Senin, 17 Juni 2013

Kisah Petani dan Pengemudi Mobil

8 Sya'ban 1434 H



Suatu hari di sebuah desa terlihat sepasang suami istri petani sedang berjalan di pematang sawah. Cuaca  sedang gerimis saat itu. Sepasang suami istri itu saling bergandengan tangan agar tidak terpeleset saat berjalan di tanah lumpur yang licin. 


Sesampai di tepi jalan, dari kejauhan mereka melihat seorang pengendara sepeda motor sedang melintas. Sang istri berkata kepada suaminya, “Enak kali ya kalau kita bisa punya sepeda motor, bisa lebih cepat sampai ke rumah.”


Pengendara motor itu terus melaju saat sebuah mobil mendahului pengendara sepeda motor itu. Hujan gerimis membuat laju sepeda motor agak lambat. Sang pengendara terlihat basah kuyub oleh air hujan. Dalam hati pengendara sepeda motor itu berkata, “Alangkah nyamannya jika aku bisa mempunyai sebuah mobil, aku tidak harus berbasah-basahan seperti ini.”


Pengemudi mobil itu terus melaju. Sesaat kemudian ia memperlambat laju mobilnya saat melihat suami istri petani itu akan menyeberang jalan. Sambil tetap bergandengan mereka melambaikan tangan, tanda terima kasih kepada pengemudi mobil karena telah memberi kesempatan mereka menyeberang jalan. Dalam hati sang penyemudi mobil itu berkata, “Alangkah mesranya kedua petani itu, mereka berjalan bergandengan tangan meski basah kuyub oleh hujan dan kaki penuh lumpur sawah, aku tidak pernah merasakan kemesraan seperti itu bersama istriku yang selalu sibuk dengan kegiatan di luar rumah.”

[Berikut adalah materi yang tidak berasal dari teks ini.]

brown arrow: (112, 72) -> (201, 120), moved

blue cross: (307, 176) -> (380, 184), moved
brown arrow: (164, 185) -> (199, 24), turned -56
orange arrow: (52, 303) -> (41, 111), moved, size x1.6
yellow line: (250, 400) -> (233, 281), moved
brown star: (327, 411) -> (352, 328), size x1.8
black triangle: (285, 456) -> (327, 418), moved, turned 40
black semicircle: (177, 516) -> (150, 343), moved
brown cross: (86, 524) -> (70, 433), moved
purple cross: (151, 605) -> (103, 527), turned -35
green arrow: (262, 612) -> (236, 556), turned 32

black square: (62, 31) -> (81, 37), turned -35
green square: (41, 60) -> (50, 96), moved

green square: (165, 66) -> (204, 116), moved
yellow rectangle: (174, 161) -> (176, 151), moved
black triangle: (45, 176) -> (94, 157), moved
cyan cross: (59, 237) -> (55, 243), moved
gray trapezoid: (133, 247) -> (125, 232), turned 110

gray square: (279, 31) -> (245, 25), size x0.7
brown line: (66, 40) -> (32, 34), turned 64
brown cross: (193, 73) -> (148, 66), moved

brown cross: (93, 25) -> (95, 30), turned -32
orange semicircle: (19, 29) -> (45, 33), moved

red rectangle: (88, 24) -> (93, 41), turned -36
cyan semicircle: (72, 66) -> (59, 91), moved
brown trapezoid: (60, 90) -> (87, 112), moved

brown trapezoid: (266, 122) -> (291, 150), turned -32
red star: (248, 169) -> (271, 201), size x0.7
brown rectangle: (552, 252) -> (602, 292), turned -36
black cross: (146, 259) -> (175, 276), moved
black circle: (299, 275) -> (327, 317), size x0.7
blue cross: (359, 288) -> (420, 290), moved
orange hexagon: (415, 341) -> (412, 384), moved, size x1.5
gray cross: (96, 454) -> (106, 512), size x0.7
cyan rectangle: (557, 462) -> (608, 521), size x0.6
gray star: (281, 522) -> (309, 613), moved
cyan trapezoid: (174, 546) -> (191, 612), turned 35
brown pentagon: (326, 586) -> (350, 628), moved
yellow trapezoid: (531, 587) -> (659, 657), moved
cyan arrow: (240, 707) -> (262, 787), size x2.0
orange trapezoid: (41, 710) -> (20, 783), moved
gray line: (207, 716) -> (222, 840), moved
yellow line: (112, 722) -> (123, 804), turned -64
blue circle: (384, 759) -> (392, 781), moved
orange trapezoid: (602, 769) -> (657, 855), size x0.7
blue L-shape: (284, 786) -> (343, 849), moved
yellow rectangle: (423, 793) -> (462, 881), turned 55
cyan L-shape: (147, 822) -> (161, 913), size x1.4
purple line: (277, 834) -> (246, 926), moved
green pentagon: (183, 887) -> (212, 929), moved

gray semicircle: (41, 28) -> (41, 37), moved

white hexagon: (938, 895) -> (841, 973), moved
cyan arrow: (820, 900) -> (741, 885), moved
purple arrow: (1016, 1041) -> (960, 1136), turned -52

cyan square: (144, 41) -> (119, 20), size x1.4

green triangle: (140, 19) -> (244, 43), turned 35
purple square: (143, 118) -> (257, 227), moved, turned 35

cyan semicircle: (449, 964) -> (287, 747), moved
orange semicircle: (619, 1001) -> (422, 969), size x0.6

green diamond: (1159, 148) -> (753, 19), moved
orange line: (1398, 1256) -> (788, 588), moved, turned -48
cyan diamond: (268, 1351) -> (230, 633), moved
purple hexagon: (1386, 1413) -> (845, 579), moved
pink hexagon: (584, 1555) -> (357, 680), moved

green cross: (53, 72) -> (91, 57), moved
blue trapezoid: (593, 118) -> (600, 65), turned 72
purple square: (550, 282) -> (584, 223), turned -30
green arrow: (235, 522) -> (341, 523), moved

Begitulah. Setiap kita selalu merasa bahwa orang lain lebih beruntung. Kita tidak pernah menyadari bahwa apa yang kita miliki adalah yang terbaik bagi kita. Yakinlah bahwa Allah Subhanahu Wata’ala tidak pernah salah dalam memberikan rizki kepada hambanya. Maka selalu dan selalulahnkita bersyukur atas apa yang kita miliki.

Selasa, 04 Juni 2013

Kisah Petani dan Penjual Sate

25 Rajab 1434 H


Di ujung sebuah jalan terdapat sebuah warung sate. Setiap hari warung itu ramai dikunjungi pembali. Tak jauh dari warung itu tinggallah seorang petani miskin. Setiap hari sebelum makan ia selalu membawa nasi ke warung sate itu. Bukan untuk membeli, tapi ia mendekatkan nasinya ke pemanggang sate. Ia berharap asap dan bau sate akan membuat nasinya terasa lebih sedap. Hingga akhirnya kebiasaan itu diketahui oleh penjual sate itu. 


 “Hey, apa yang kau kerjakan disini,”kata penjual sate itu
 “Aku tidak punya uang untuk membeli satemu, aku berharap asap satemu bisa membuat nasiku lebih nikmat,”kata petani itu 

"Kau harus membayarnya, itu tidak gratis,"kata penjual sate itu. Petani itu menolaknya, ia merasa tidak mengambil apapun dari warung sate itu. Mereka berdua bersikukuh dengan pendapatnya masing-masing. Akhirnya mereka sepakat untuk melaporkan hal itu kepada hakim.


Setelah mendengar keterangan petani dan penjual sate, hakim memutuskan bahwa petani itu harus membayar kepada penjual sate. Petani itu terkejut namun tidak bisa menolak. Ia pun membayar dengan uang koin yang ia miliki. Hakim meminta petani itu memasukkan uang koin ke dalam sebuah kotak. 


Hakim lalu menggoyang-goyangkan kotak berisi uang koin hingga terdengar suara gemerincing, seraya berkata,“Hey penjual sate, ini pembayaran untuk mu.” Lalu ia mengambil uang koin dan mengembalikannya kepada petani miskin itu.